The output of this stage is the predictor \(\psi\), i.e., the probabilities of associations between the genes in \(V'\) and functions \(A'\). Note that the predictor \(\psi\) satisfies the true-path rule.

### Performance evaluation

It is often the case in HMC datasets that individual classes have few positive instances. In genome annotation, typically only a few genes are associated to specific functions. This implies that for most classes (deeper in the hierarchy), the number of negative instances by far exceeds the number of positive instances. Hence, the real focus is recognizing the positive instances (predict associations between genes and functions), rather than correctly predicting the negative ones (predict that a function is not associated to a given gene). Although ROC curves are better known, their area under the curve is higher if a model correctly predicts negative instances, which is not suitable for HMC problems.

For this reasons, the measures (based on the precision-recall (PR) curve) introduced by Vens et al. (2008) are used for evaluation.

#### Area under the average PR curve

The first metric transforms the multi-label problem into a binary one by computing the precision and recall for all functions \(A'\) together. This corresponds to micro-averaging the precision and recall.

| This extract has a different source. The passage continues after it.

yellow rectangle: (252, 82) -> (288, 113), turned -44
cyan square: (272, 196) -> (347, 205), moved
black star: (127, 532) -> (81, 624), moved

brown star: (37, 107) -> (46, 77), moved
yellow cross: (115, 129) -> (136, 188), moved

The output of the prediction stage are the probabilities of associations between genes \(V'\) and functions \(A'\). Thereby, instead of selecting a single threshold to compute precision and recall, multiple thresholds are used to create a PR curve. In the PR curve each point represent the precision and recall for a give threshold that can be computed as:

$$\begin{aligned} \overline{\text {Prec}} = \frac{\sum _{i}TP_i}{\sum _{i}TP_i+\sum _{i}FP_i}, \quad \text {and} \quad \overline{\text {Rec}}=\frac{\sum _{i}TP_i}{\sum _{i}TP_i+\sum _{i}FN_i}. \end{aligned}$$

Note that *i* ranges over all functions \(A'\), i.e., precision and recall are computed for all functions together. The area under this curve is denoted as AU(\(\overline{\text {PRC}}\)).

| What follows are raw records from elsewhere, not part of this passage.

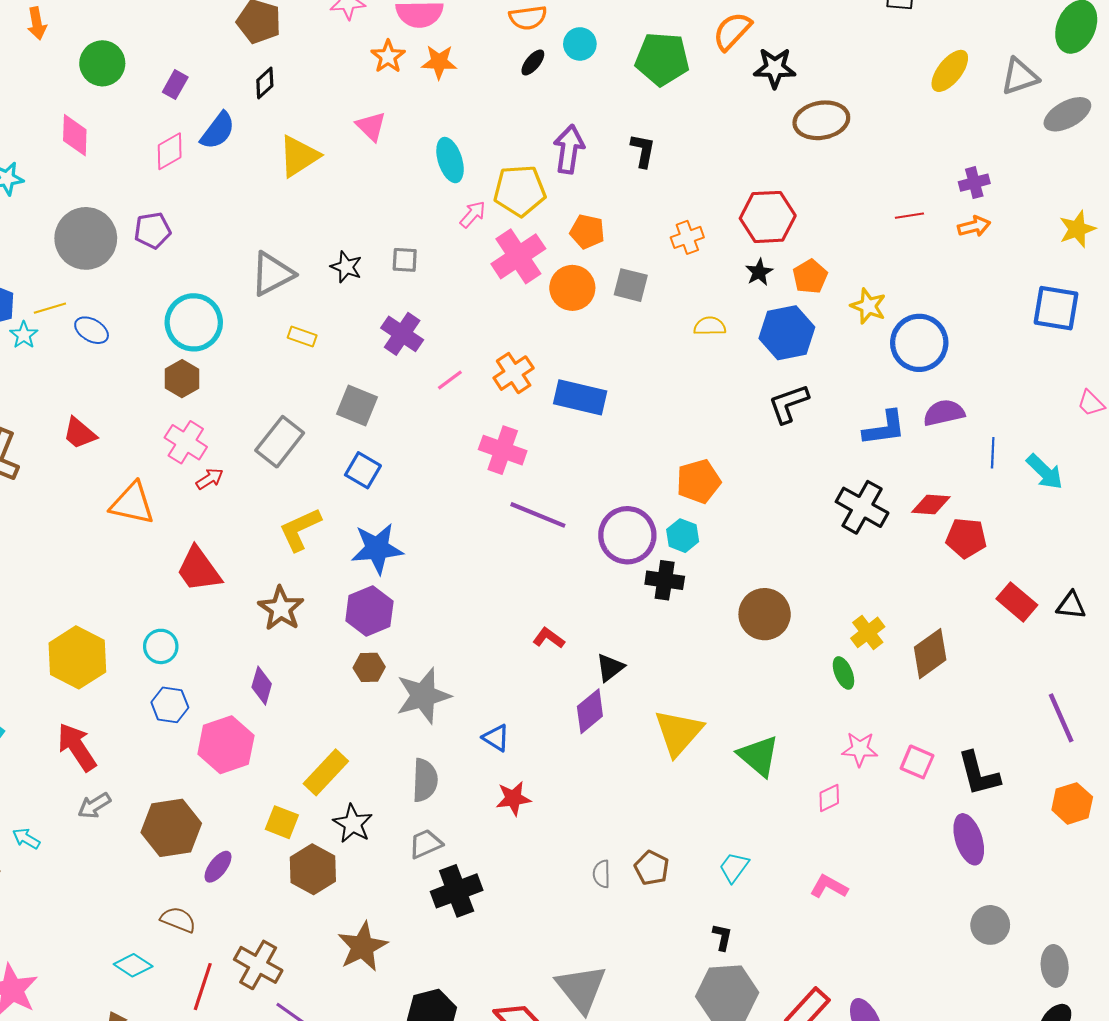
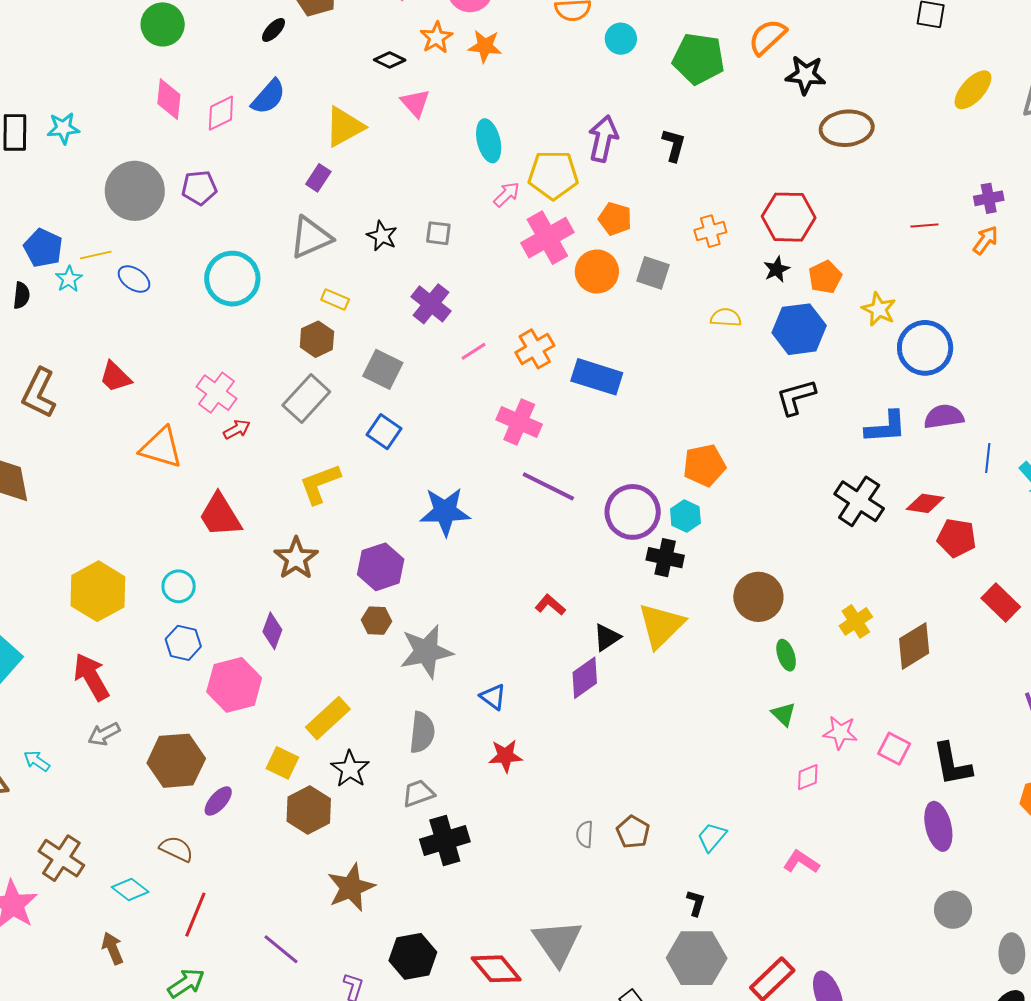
black ellipse: (533, 62) -> (274, 30), moved
black diamond: (265, 83) -> (390, 60), moved, turned 64
purple rectangle: (175, 85) -> (318, 178), moved
pink diamond: (75, 135) -> (169, 99), moved
orange arrow: (974, 226) -> (985, 240), turned -44
brown hexagon: (182, 379) -> (317, 339), moved
blue star: (377, 549) -> (445, 512), moved
green ellipse: (843, 673) -> (786, 655), moved
yellow triangle: (678, 733) -> (661, 625), moved
green triangle: (759, 756) -> (784, 714), moved, size x0.6
brown cross: (258, 965) -> (61, 858), moved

#### Average area under the PR curves

The second metric corresponds to the (weighted) average of the areas under the PR curves for all functions \(A'\). This metric, referred as macro-average of precision and recall, can be computed as follows:

$$\begin{aligned} \overline{\text {AUPRC}}_{w_1,w_2,\dots ,w_{|A'|}} = \sum _{i}w_i\cdot \text {AUPRC}_i. \end{aligned}$$

If the weights of all functions are the same (i.e., \(1/|A'|\)) the metric is denoted as \(\overline{\text {AUPRC}}\). In addition, weights can also be defined based on the number of genes associated to functions in \(\phi\), i.e., \(w_a=|\phi ^{-1}(a)|/\sum _i |\phi ^{-1}(i)|\) for \(a\in A\). In the later case, denoted as \(\overline{\text {AUPRC}_w}\), more frequent functions get higher weight. Note that one point in the weighted PR curve corresponds to the (weighted) average of the AUPRC of all functions \(A'\) given a threshold.